Impunidad insultante
El viernes se dio un hecho en verdad deleznable. Y no se trata de que en este diario asumamos sin más el papel de jueces y fiscales, sino desde la perspectiva de un periódico que se ha pronunciado en sus páginas en contra de los excesos y la impunidad de maestros, organizaciones sociales, líderes y políticos corruptos. La historia es ésta: hace cinco años se dio el secuestro de dos menores de edad, los hermanos Álvarez Benfield, quienes estuvieron privados de la libertad y retenidos en una forma infrahumana, en una cisterna vacía de agua, ubicada en una casa de Cuilapan de Guerrero. Grupos especiales de la Unidad Anti-secuestros de la Policía Federal, la Procuraduría General de la República (PGR), el Ejército Mexicano y la Marina, dieron con los responsables y los detuvieron en flagrancia. Dado que se trató de un delito grave, tipificado en el sistema penal como delito federal, los presuntos responsables fueron remitidos a penales federales. La administración del ex presidente Enrique Peña Nieto, no cedió a las presiones de la Coordinadora Nacional de Trabajadores de la Educación (CNTE) y los aspavientos del Cártel 22, que quisieron encubrir un delito del fuero federal con lucha social.
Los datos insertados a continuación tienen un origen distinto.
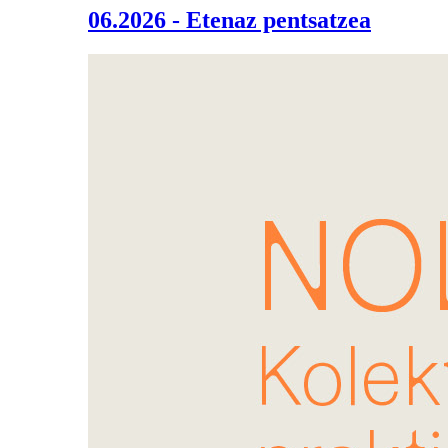
06.2026 - Etenaz pentsatzea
Se trata pues de una verdadera bofetada al sistema de justicia en México, pero sobre todo la muestra más burda de impunidad en Oaxaca, es la liberación contra derecho, del maestro Lauro Atilano Grijalva Villalobos y los “activistas sociales”, Leonel Manzano Sosa, Sara Altamirano Ramos y Damián Gallardo Martínez. De todas las torpezas que se han cometido en la llamada “Cuarta Transformación”, en sólo 31 días que lleva de gestión el gobierno federal, calificar a delincuentes comunes como presos políticos es una de las canalladas más infames. No fue fortuito que se mantuvieran hasta el pasado jueves, en el Centro Federal de Readaptación Social (CEFERESO) de Puente Grande, Jalisco. Por lo visto pues, la impunidad es el componente idóneo de radicales y enfermos que han buscado refugio en la CNTE/Cártel 22. Aunque éstos festinan la liberación de los detenidos, en la sociedad oaxaqueña queda una sensación de molestia e indignación, sobre todo entre quienes padecieron en carne propia la privación ilegal de la libertad. Se trata pues de una pésima lectura y una no menos cuestionada resolución del Poder Judicial y del Ejecutivo federal. La impunidad tiene pues carta de naturalización en Oaxaca y en el país.